Al di là di dove sarà fissata l'asticella (a tarda sera l'incontro è stato sospeso per un paio di ore) il governo ha comunque chiesto l'avvio di un confronto tra le parti sociali per arrivare alla fine dello stop già con una via di uscita, «un graduale ritorno alla normalità», Covid permettendo ovviamente.
L'USCITA GRADUALE «Qualunque sia la data X di fine del blocco, è chiaro che ci si deve arrivare preparati, proprio per evitare un momento di drammatizzazione» hanno detto i ministri Roberto Gualtieri e Nunzia Catalfo, che hanno accennato a «un pacchetto di misure di politiche attive» in aiuto dei lavoratori che dovessero perdere il posto di lavoro. I ministri hanno invitato sindacati e Confindustria ad avviare un tavolo in tempi brevi per cercare «soluzioni che rendano gestibile la transizione» verso la fine dello stop. «Il governo vi sarà di supporto se serve» ha assicurato Gualtieri.
Il blocco ai licenziamenti sarà prorogato in continuità rispetto al decreto Agosto. Con le stesse eccezioni, relative alle aziende fallite, cessate o che hanno fatto accordi con i sindacati. Lo stop vale anche per chi da metà novembre (e sono tante aziende) ha già finito le 18 settimane di Covid. A questo proposito il decreto «colmerà il buco» fino a fine anno, ha assicurato la ministra Catalfo.
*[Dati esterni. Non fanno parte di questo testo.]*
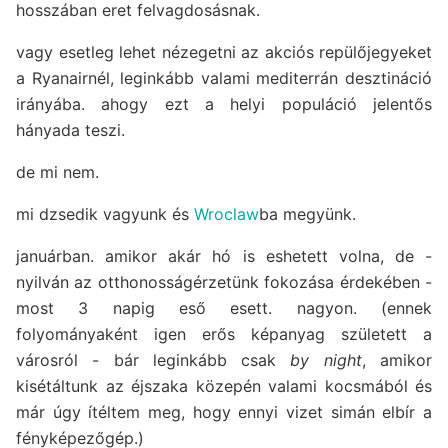
hosszában eret felvagdosásnak.
vagy esetleg lehet nézegetni az akciós repülőjegyeket
a Ryanairnél, leginkább valami mediterrán desztináció
irányába. ahogy ezt a helyi populáció jelentős
hányada teszi.
de mi nem.
mi dzsedik vagyunk és
Wroclaw
ba megyünk.
januárban. amikor akár hó is eshetett volna, de -
nyilván az otthonosságérzetünk fokozása érdekében -
most 3 napig eső esett. nagyon. (ennek
folyományaként igen erős képanyag született a
városról - bár leginkább csak
by night
, amikor
kisétáltunk az éjszaka közepén valami kocsmából és
már úgy ítéltem meg, hogy ennyi vizet simán elbír a
fényképezőgép.)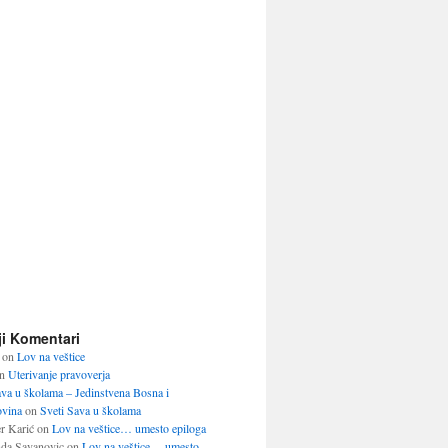
ji Komentari
on
Lov na veštice
n
Uterivanje pravoverja
ava u školama – Jedinstvena Bosna i
vina
on
Sveti Sava u školama
r Karić
on
Lov na veštice… umesto epiloga
da Savanovic
on
Lov na veštice… umesto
Di fatto quindi, per quanto riguarda la partita licenziamenti, la palla passa alle parti sociali. Sono loro che dovranno inventarsi come uscire gradualmente dal blocco. Il governo per adesso si è limitato a suggerire «un pacchetto di misure per potenziare gli strumenti di politiche attive», senza entrare nei dettagli. E senza smentire l'ipotesi di un contributo aggiuntivo da far pagare ai datori di lavoro che licenziano, proprio per finanziare le politiche attive. Di certo l'idea non è piaciuta per niente a Confindustria. E nemmeno all'opposizione. «In un momento di grave crisi, interrompere un rapporto di lavoro non è uno sfizio ma una drammatica esigenza dettata dalle contrazioni dei volumi e da un mercato stravolto dalla tragedia del Covid. Ci auguriamo che arrivi subito una netta smentita a questa follia della tassa su chi licenzia» ha dichiarato il deputato di Forza Italia Luca Squeri.